(Extracted records)
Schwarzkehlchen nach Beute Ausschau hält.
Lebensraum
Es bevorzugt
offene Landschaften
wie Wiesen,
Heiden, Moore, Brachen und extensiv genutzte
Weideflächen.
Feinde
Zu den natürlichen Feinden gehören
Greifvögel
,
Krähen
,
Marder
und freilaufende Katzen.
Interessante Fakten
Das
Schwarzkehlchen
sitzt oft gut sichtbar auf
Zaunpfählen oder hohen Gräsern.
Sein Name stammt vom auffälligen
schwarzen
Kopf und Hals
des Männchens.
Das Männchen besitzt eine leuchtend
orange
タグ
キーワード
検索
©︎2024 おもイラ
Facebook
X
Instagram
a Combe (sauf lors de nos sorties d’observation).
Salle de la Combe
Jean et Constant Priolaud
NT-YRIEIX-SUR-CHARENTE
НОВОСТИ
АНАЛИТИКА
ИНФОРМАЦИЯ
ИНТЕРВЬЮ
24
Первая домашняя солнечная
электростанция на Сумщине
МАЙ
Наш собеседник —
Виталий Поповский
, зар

==

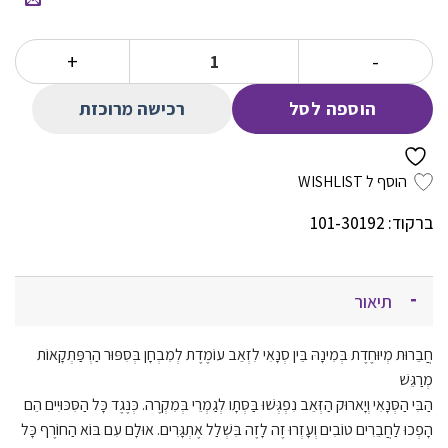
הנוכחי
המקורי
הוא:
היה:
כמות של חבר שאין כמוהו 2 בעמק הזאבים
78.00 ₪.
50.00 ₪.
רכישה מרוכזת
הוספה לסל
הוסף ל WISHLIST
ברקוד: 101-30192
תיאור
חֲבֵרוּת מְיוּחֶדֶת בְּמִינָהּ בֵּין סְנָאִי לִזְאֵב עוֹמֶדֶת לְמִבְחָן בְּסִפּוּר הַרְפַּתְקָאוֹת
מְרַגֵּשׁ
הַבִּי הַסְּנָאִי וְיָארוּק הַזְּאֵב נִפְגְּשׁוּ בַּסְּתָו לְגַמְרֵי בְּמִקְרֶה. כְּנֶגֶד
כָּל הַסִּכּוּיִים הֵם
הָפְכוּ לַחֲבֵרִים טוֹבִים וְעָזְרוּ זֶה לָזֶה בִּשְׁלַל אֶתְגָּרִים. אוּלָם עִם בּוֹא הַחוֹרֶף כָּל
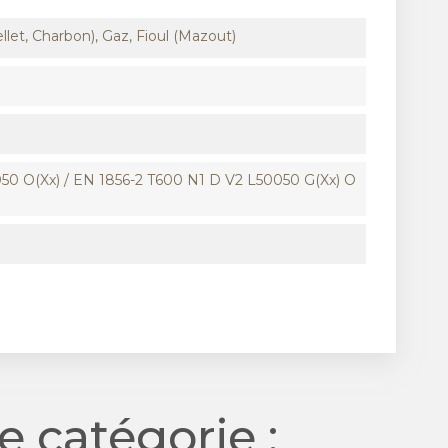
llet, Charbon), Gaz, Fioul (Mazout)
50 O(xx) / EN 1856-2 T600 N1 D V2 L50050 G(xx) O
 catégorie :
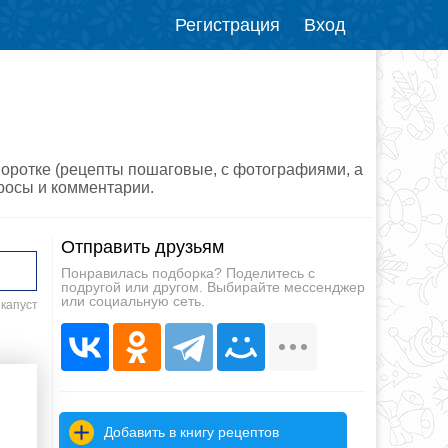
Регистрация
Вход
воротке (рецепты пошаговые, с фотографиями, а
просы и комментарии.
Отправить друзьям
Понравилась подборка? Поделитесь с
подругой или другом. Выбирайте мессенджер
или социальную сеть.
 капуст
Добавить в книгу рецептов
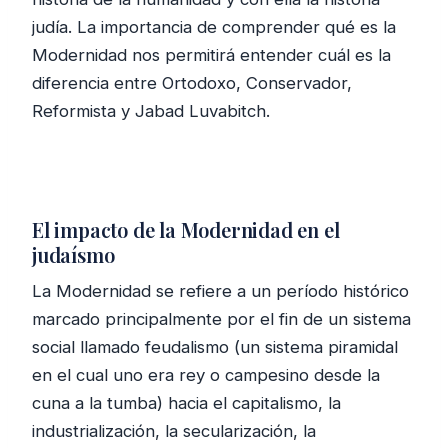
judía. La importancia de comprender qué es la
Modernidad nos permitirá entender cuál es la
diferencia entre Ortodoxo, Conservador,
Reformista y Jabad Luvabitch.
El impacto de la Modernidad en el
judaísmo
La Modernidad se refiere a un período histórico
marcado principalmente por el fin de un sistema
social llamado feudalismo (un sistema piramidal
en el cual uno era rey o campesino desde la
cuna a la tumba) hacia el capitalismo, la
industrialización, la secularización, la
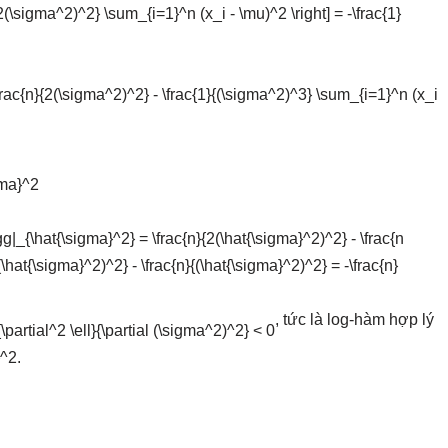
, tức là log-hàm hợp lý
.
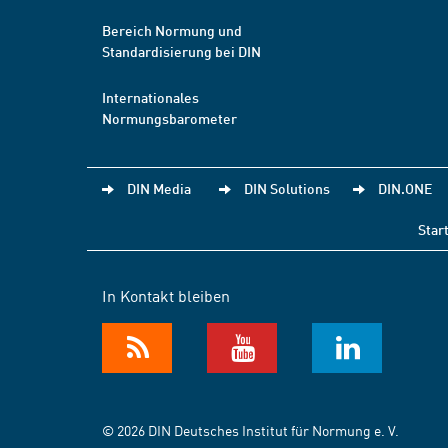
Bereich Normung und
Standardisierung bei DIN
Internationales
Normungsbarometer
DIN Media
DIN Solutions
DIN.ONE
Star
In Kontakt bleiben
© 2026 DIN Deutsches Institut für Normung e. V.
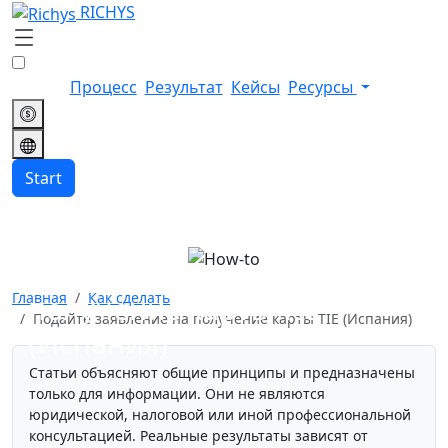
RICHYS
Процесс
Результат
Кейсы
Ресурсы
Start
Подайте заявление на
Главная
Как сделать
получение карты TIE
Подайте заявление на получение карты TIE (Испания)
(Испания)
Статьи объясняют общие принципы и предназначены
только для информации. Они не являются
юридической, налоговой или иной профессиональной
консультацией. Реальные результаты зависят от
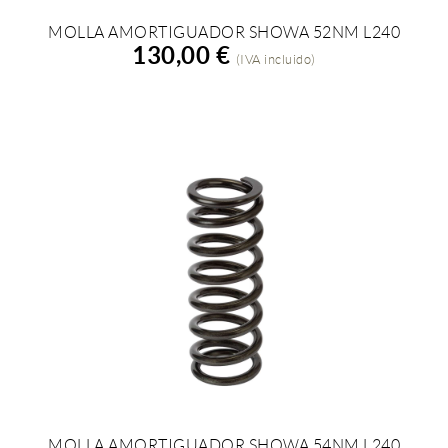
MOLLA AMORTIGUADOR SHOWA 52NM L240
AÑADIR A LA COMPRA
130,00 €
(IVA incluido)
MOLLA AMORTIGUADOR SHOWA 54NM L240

PROBLEM STATEMENT: No picture is to be printed. Output exactly the lines above from the line containing "50 O(xx) / EN" through the line containing "industrialización, la secularización, la".

RESPONSE TO THE EXERCISE:
50 O(xx) / EN 1856-2 T600 N1 D V2 L50050 G(xx) O
 catégorie :
Регистрация
Вход
воротке (рецепты пошаговые, с фотографиями, а
просы и комментарии.
Отправить друзьям
Понравилась подборка? Поделитесь с
подругой или другом. Выбирайте мессенджер
или социальную сеть.
 капуст
Добавить в книгу рецептов
judía. La importancia de comprender qué es la
Modernidad nos permitirá entender cuál es la
diferencia entre Ortodoxo, Conservador,
Reformista y Jabad Luvabitch.
El impacto de la Modernidad en el
judaísmo
La Modernidad se refiere a un período histórico
marcado principalmente por el fin de un sistema
social llamado feudalismo (un sistema piramidal
en el cual uno era rey o campesino desde la
cuna a la tumba) hacia el capitalismo, la
industrialización, la secularización, la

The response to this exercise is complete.